A fleeting smile creased the stranger’s thin lips. “Oh, but you are wrong in that assumption, Captain of Elephants Gil Djohnz. I am come here for precisely that purpose and, I am given to understand, at your expressed request. I am Rikos Laskos, summoned from Iron Mountain by my patron, Thoheeks Sitheeros. I arrived while still you were out on campaign.

“This is your personal elephant, then, the cow called Sunshine? Yes. Well then, will she allow others to do for her? Fine. Then let us go to a place wherein we can converse privately, eh?”

In the cluttered tack room where Gil maintained a sometime office, Laskos seated himself upon a folded barding, such as was draped over war-elephants before mail and plate armor was attached. He flexed a leg, clasped his hands on the knee and leaned back. “Now, tell me the complete truth—what is this business about you being able to talk to elephants and horses, man?” All at once, he mindspoke, very powerfully, “Are you a telepath, then?”

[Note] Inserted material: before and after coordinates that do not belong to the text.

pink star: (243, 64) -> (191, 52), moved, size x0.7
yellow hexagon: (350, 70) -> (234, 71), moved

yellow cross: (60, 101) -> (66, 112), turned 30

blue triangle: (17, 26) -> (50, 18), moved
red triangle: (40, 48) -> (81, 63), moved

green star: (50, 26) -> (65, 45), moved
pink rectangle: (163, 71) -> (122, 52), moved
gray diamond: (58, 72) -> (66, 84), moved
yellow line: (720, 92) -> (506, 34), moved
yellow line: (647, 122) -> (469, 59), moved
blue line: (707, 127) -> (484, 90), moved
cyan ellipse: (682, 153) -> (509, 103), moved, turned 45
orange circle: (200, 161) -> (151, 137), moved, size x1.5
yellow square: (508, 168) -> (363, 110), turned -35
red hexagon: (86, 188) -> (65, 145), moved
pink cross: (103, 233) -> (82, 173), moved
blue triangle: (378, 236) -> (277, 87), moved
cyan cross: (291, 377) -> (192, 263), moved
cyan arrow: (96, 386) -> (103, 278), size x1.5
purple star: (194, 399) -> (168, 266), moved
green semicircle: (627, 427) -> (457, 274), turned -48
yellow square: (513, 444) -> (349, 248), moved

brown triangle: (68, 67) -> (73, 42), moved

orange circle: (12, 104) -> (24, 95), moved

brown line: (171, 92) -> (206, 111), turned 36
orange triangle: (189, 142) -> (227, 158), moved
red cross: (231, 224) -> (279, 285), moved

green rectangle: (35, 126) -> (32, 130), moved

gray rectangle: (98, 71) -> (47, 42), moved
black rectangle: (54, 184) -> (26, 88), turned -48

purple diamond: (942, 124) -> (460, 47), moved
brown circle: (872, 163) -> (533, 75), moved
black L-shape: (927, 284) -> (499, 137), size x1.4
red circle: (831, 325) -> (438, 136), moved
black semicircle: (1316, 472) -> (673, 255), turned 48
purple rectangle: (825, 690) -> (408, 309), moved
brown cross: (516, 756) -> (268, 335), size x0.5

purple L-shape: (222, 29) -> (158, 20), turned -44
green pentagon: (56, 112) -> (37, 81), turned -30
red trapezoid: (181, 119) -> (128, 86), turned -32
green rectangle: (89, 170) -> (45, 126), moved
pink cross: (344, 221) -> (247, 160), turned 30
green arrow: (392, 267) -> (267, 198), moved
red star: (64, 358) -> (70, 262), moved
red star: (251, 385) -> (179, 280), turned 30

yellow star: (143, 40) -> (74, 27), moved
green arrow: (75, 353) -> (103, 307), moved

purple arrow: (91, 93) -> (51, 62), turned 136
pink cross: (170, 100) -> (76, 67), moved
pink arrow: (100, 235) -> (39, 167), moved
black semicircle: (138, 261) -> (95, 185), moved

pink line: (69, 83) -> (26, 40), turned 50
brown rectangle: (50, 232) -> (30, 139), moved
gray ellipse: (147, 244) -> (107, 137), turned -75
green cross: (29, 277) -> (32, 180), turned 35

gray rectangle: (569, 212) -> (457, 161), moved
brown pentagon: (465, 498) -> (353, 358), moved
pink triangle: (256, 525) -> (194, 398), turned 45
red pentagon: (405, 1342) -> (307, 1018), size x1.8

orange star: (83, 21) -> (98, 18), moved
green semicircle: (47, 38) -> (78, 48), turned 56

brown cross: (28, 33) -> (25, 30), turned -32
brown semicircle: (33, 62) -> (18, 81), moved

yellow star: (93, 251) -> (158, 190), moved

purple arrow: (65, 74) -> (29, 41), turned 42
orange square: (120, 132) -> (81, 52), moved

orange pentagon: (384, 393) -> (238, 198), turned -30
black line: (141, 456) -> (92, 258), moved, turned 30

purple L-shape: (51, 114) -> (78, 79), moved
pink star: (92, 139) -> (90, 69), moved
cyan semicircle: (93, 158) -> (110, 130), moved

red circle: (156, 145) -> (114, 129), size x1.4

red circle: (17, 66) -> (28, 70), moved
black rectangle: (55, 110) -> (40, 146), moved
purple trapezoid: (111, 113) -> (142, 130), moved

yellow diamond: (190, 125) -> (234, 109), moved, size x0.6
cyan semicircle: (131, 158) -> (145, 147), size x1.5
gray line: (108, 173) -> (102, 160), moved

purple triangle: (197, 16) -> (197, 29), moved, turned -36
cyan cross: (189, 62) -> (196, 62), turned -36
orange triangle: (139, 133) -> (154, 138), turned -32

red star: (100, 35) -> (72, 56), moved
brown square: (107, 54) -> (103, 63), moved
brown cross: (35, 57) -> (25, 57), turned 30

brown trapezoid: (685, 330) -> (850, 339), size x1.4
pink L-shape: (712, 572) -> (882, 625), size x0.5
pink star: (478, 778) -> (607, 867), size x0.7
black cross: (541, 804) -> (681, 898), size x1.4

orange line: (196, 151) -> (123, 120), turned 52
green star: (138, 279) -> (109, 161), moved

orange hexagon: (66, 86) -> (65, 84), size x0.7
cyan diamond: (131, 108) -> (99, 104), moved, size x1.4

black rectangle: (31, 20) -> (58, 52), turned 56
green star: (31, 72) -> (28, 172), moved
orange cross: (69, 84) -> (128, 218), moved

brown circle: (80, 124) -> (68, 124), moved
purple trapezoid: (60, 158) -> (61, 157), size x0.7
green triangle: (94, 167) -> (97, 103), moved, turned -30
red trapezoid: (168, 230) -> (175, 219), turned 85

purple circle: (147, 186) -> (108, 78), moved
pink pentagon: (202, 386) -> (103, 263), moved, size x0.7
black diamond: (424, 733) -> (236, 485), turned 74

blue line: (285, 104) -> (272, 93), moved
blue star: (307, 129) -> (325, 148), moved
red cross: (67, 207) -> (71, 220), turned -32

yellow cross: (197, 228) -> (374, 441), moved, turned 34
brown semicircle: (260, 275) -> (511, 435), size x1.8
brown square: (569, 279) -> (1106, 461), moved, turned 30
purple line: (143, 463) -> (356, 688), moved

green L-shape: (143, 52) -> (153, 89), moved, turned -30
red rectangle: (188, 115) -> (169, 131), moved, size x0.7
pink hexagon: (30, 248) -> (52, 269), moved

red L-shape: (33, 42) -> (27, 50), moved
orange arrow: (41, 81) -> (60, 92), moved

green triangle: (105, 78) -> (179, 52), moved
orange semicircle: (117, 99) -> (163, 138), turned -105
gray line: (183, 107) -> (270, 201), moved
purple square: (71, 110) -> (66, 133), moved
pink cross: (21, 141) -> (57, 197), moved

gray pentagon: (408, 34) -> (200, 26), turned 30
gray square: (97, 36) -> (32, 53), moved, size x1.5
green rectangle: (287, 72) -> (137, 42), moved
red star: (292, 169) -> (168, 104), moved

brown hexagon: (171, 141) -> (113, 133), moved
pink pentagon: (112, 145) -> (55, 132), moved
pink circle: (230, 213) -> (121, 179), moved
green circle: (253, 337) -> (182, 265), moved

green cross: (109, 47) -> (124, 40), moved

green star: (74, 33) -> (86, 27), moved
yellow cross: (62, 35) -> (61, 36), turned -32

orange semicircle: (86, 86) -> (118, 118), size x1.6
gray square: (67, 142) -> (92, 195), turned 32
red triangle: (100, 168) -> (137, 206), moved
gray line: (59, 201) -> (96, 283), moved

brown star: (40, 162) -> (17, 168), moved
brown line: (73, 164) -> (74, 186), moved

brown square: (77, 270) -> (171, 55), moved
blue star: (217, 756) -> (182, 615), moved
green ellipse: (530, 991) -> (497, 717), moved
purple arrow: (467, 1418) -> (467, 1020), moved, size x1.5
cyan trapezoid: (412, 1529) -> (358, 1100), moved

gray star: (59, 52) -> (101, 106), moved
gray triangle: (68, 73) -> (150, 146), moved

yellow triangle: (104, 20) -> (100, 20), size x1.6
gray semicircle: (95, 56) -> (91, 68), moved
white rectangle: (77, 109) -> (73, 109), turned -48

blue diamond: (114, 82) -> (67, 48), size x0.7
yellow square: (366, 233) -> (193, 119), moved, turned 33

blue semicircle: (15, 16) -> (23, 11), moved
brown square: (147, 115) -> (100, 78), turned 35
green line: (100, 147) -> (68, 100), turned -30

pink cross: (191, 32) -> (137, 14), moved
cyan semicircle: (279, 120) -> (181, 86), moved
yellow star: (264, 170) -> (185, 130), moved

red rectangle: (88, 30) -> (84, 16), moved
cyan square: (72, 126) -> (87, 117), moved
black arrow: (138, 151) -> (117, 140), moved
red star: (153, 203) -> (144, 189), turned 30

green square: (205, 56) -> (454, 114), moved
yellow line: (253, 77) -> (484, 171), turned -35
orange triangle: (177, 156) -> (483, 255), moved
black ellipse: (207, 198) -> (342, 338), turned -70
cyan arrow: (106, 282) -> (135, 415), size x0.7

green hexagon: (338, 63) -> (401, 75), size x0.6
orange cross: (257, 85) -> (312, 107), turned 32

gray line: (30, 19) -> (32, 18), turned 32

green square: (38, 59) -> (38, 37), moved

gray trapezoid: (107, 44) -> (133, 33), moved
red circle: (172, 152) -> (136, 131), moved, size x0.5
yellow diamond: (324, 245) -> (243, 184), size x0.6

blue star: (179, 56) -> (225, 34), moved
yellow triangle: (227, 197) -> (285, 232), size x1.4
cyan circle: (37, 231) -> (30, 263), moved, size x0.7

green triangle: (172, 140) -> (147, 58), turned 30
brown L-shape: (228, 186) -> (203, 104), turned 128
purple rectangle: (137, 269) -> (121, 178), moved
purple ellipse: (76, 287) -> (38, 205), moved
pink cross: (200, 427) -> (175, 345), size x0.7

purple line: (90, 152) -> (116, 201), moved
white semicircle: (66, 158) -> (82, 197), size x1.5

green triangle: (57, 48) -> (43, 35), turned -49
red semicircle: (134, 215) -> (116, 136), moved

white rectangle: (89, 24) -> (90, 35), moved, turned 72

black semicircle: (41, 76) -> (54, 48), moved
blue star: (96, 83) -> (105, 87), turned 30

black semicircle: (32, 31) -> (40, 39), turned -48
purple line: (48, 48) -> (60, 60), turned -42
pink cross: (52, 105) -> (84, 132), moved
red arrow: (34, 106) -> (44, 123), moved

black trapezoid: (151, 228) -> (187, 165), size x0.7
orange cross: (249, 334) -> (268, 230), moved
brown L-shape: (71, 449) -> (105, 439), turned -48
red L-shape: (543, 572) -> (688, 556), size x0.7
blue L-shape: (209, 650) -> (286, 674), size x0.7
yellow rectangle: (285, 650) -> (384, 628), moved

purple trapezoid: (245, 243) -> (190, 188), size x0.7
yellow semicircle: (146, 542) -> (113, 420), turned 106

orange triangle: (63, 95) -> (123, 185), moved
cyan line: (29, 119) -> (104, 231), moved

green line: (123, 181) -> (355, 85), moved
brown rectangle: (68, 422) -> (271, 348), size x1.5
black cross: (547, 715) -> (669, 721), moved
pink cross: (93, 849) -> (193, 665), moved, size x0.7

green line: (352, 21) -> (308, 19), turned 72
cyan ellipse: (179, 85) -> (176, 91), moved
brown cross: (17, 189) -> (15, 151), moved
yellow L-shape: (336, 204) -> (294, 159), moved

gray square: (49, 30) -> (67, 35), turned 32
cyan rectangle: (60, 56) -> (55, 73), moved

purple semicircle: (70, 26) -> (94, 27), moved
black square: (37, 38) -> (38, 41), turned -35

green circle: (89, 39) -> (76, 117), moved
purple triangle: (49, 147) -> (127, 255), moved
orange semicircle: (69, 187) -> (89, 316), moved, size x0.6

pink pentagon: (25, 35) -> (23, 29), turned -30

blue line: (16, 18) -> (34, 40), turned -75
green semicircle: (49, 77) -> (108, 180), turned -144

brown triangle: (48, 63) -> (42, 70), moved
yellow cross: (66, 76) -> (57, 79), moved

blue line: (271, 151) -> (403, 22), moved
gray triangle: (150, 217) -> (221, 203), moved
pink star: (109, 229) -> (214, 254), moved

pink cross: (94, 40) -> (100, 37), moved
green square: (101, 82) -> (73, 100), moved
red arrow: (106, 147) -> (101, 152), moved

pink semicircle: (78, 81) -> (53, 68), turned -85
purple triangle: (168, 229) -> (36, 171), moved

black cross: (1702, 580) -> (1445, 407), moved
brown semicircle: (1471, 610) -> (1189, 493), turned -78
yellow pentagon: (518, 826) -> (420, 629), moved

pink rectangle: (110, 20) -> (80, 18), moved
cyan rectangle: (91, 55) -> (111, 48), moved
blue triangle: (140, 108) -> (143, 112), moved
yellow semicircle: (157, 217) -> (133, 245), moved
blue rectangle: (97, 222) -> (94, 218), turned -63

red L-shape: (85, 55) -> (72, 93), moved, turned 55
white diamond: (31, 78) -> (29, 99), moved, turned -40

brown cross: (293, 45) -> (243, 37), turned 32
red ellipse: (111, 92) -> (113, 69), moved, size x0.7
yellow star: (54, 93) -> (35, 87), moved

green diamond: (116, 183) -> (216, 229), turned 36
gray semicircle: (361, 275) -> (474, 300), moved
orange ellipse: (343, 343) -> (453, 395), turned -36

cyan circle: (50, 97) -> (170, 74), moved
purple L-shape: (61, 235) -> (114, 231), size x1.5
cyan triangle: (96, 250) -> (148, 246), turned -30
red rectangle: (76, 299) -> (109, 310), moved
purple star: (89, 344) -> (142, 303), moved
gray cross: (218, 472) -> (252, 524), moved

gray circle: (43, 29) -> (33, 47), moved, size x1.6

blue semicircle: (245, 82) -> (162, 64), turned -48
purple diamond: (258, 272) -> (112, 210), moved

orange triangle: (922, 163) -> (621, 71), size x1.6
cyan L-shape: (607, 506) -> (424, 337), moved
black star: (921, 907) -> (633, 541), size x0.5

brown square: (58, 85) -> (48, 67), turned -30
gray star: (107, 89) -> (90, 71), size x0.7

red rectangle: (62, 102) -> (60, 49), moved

“Yes,” beamed Gil, “and so are you. So why cannot you mindspeak elephants and horses, too?”

“I can mentally communicate with equines, mules, dogs and, to some extent, camels and a number of other animals. But, for some reason, I have never been able to reset my telepathic patterns to those of elephants . . . and I have been trying for more years than you could imagine,” replied Laskos. “How did you learn, Gil Djohnz? Did someone teach you?”

Gil frowned. “Well, not exactly. On the day that Sunshine came out of the river, God Milo approached her and mindspoke her. I and a fellow clansman were with him and helped him and her to take off the armor that was hurting her. I don’t clearly remember just when I started mindspeaking her, but I did. Then, God Milo had me ride her back to our great camp and feed her all of the hay and other foods that she could eat, and after that day, he had my chief free me from all other tasks to allow me to devote all of my time to feeding and otherwise caring for her.

“But I have taught several other Horseclans mindspeakers how to mindspeak elephants, so I can easily show you how, if that is what you and Thoheeks Sitheeros want of me. But what I want of you, in return, is to teach me and the elephants and the other men how to do the things it is necessary for elephants to do in war. Newgrass, the cow that the thoheeks brought down from Iron Mountain, has imparted to us all of her own war training, but she says that there is more that she was never taught or that she now does not recall.